The long and short of it
Amazonian folklore is full of stories about giant monster snakes ranging from 18.2 to 30.4 meters in length. The fossil record tells us that a colossal snake really slipped across the continent 60 million years ago. Named Titanoboa, it is said to have reached 15.2 meters in total length and weighed around 2.5 tons (2.26 metric tons).
Well, green anacondas are nowhere near that size. A common length for this species is around 19.7 feet (6 meters) – although males, being the smaller of the two sexes, rarely exceed 13.1 feet (4 meters). The largest anaconda ever reliably documented was 8.3 meters long.
Still, rumors of anacondas growing two or three times the size persist. Some of the claims are based on huge skins cut from dead snakes. The problem is, these are really easy to distort. Even if you don’t try.
Herpetologist William H. Lamar proved this point in 1978, when he killed a large wild anaconda.

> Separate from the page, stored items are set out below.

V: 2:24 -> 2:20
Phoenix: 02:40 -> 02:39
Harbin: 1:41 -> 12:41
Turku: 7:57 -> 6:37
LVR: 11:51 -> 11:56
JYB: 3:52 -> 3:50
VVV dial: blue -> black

The freshly killed corpse measured a respectable length of 24.58 feet (or 7.49 meters). After skinning the reptile, Lamar measured its disembodied skin. Despite his best efforts, he couldn’t avoid stretching the skin as he worked, resulting in a post-mortem length of 10.54 meters (34.58 feet).

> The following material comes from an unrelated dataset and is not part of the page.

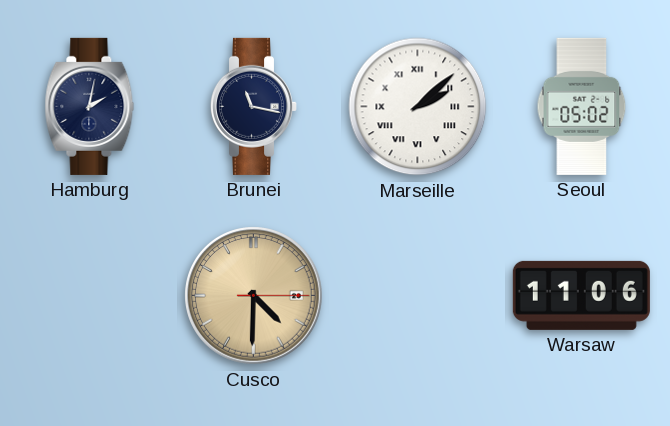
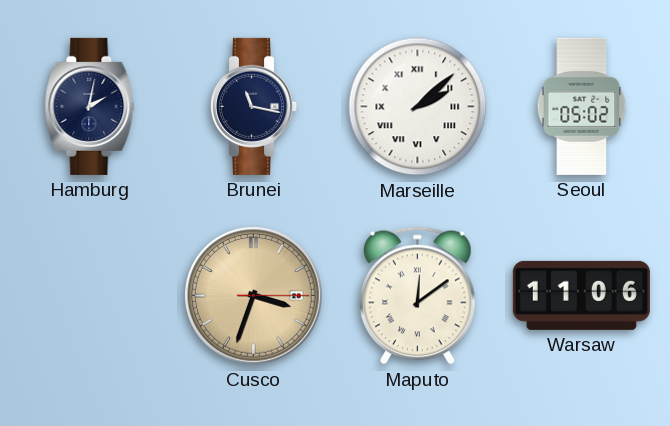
Cusco: 4:30 -> 3:33
Maputo: none -> 12:09
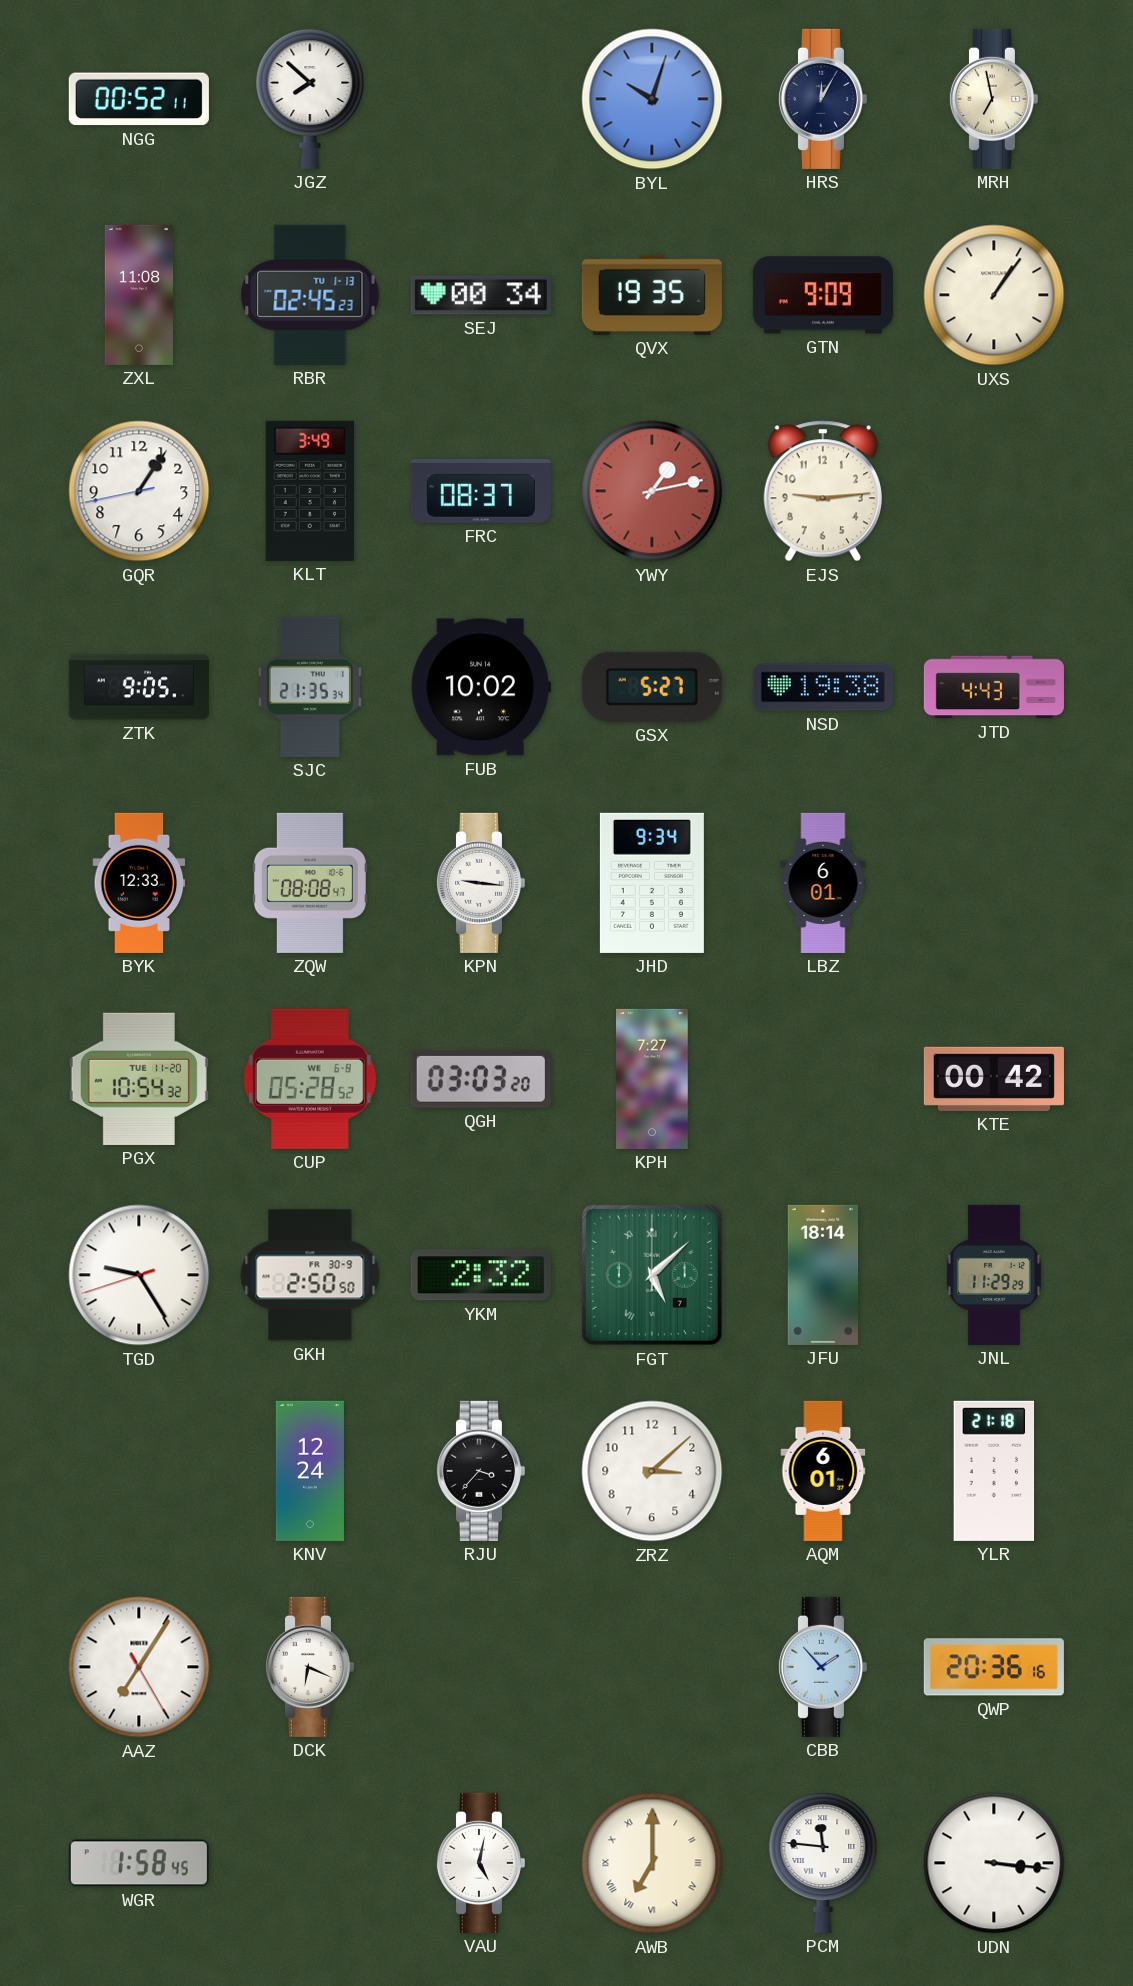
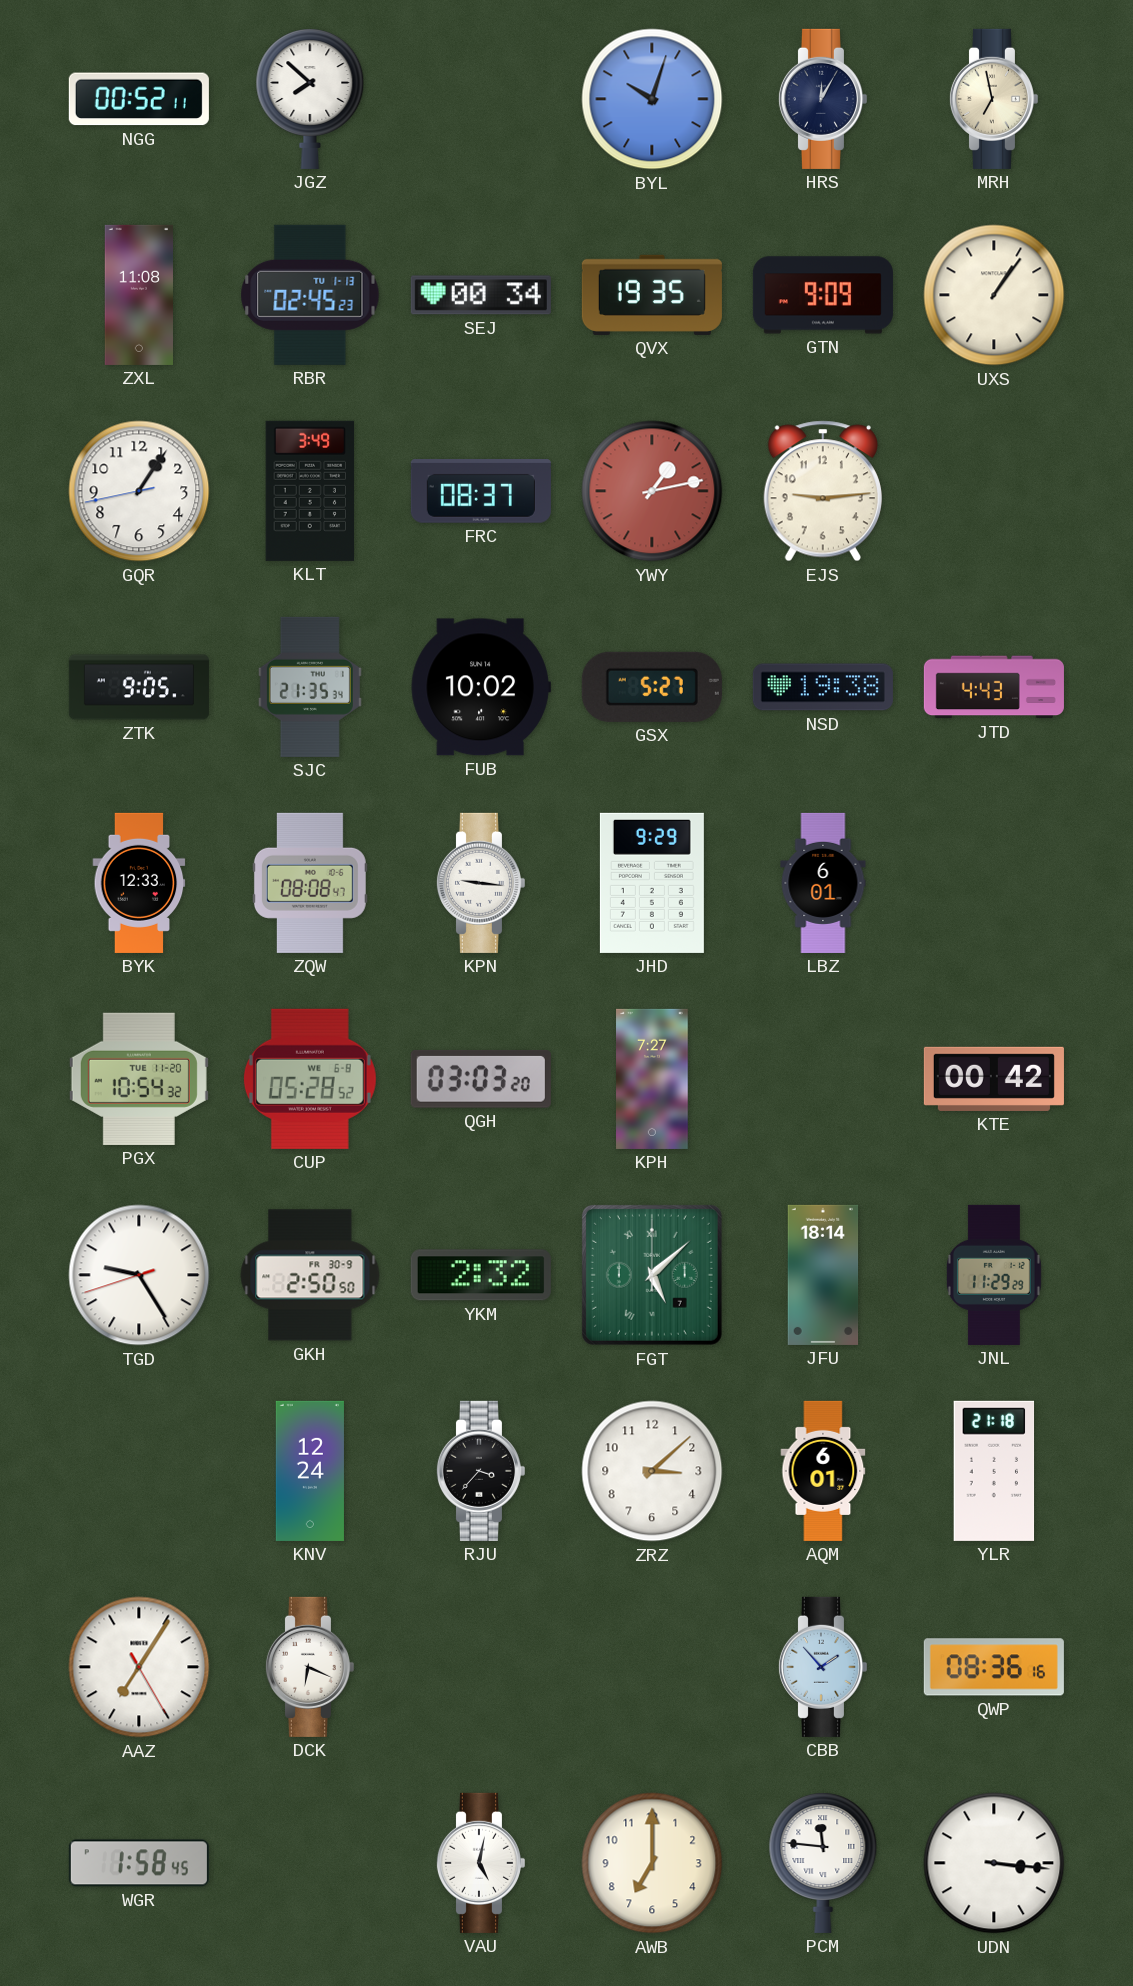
JHD: 9:34 -> 9:29
QWP: 20:36 -> 08:36
AWB numerals: Roman -> Arabic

The largest and bulkier Eunectes murinus can weigh 200 kilograms or more. So, as a species, the green anaconda is considered the heaviest snake in the world – but not necessarily the longest.
Lengthwise, the Asian reticulated python likely beat it. According to Chris Mattison’s “The New Snake Encyclopedia,” there have been “several authenticated reports” of large “retics” measuring about 8.5 meters from end to end.
Anacondas have an affinity for slow-moving rivers, muddy swamps, and seasonally flooded plains. They rarely venture far from running or standing water – although some species may choose to hunt in forests on occasion.
Not only do snakes have eyeballs located at the top of their head, but the nostrils are located in this region as well. So a swimming or soaking anaconda can easily see and smell what is happening above the water. This makes the capture of prey much easier for these semi-aquatic reptiles.
Anacondas kill by constriction, using their jaws to grab the victim before immobilizing them with tightly coiled coils. Naturalists believed that snakes that used this technique actually strangled their prey. However, according to new research involving the red-tailed boa ( Boa constrictor), the real cause of death is cardiac arrest.
Wild anacondas feed on fish, lizards, birds, bird eggs, other snakes, carrion and a variety of mammals. Adults are known to swallow caimans: fiery crocodilians related to alligators. Another notable beast often taken by large anacondas is the capybara. The largest rodents on Earth, capybaras are herbivores with hairy legs that stand around 0.48 meters tall.
Being amphibious, they regularly cross anacondas. And mammals know how to fight: Older anacondas sometimes exhibit bite wounds left by the capybaras they attacked.
At this point, you’re probably wondering if people are on the menu. There is no doubt that a sufficiently large green anaconda could kill and eat a human. Yet no such incident has ever been confirmed.
That said, anacondas — like most creatures — will defend themselves if cornered. While none of these snakes are poisonous, they can inflict deep bites. Snakes can also secrete a foul-smelling liquid when in distress.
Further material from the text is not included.